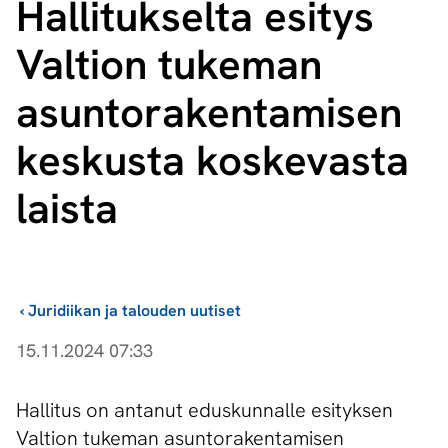
Hallitukselta esitys
Valtion tukeman
asun­to­ra­ken­ta­mi­sen
keskusta koskevasta
laista
›
Juridiikan ja talouden uutiset
15.11.2024 07:33
Hallitus on antanut eduskunnalle esityksen
Valtion tukeman asuntorakentamisen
::::::
Above are the records; copy them exactly without the pictures.

◆ **OUTPUT BELOW**:
Hallitukselta esitys
Valtion tukeman
asun­to­ra­ken­ta­mi­sen
keskusta koskevasta
laista
›
Juridiikan ja talouden uutiset
15.11.2024 07:33
Hallitus on antanut eduskunnalle esityksen
Valtion tukeman asuntorakentamisen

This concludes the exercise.